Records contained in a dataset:
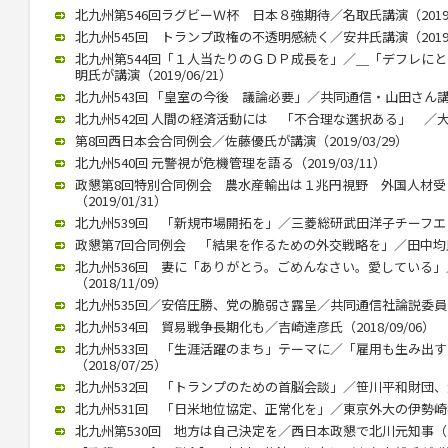
北九州第546回ラグビーＷ杯 日本８強期待／名取氏講演（2019/1
北九州545回 トランプ政権の不透明感続く／安井氏講演（2019/0
北九州第544回「１人当たりのＧＤＰ成長を」／＿「デフレに
明氏が講演（2019/06/21）
北九州543回 「皇室の今後 議論必要」／共同通信・山田さん講演（2
北九州542回 人間の経済活動には 「不合理な選択ある」 ／大江さ
第8回西日本会合同例会／佐藤優氏が講演（2019/03/29）
北九州540回 元警視が危機管理を語る（2019/03/11）
政懇第8回特別合同例会 農水産輸出は１兆円視野 外国人材
（2019/01/31）
北九州539回 「新規市場開拓を」／三菱総研武田洋子チーフエコノミ
政懇第7回合同例会 「結果を作るための外交戦略を」／田中均氏が講
北九州536回 妻に「ありがとう。ごめんなさい。愛している
（2018/11/09）
北九州535回／安倍圧勝、党の脆弱さ露呈／共同通信社論説委員の柿
北九州534回 貿易戦争長期化も／吉崎達彦氏（2018/09/06）
北九州533回 「生涯活躍のまち」テーマに／「雇用も生み出
（2018/07/25）
北九州532回 「トランプのための首脳会談」／笹川平和財団、渡部
北九州531回 「日米地位協定、正常化を」／東京外大の伊勢崎教授（
北九州第530回 地方は自己決定を／西日本政懇で北川元知事（201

» What to produce
Find "北九州531回 「日米地位協定、正常化を」／東京外大の伊勢崎教授（" in the records. Copy its line and every line after it, exactly, through the last one.

» Exercise answer
北九州531回 「日米地位協定、正常化を」／東京外大の伊勢崎教授（
北九州第530回 地方は自己決定を／西日本政懇で北川元知事（201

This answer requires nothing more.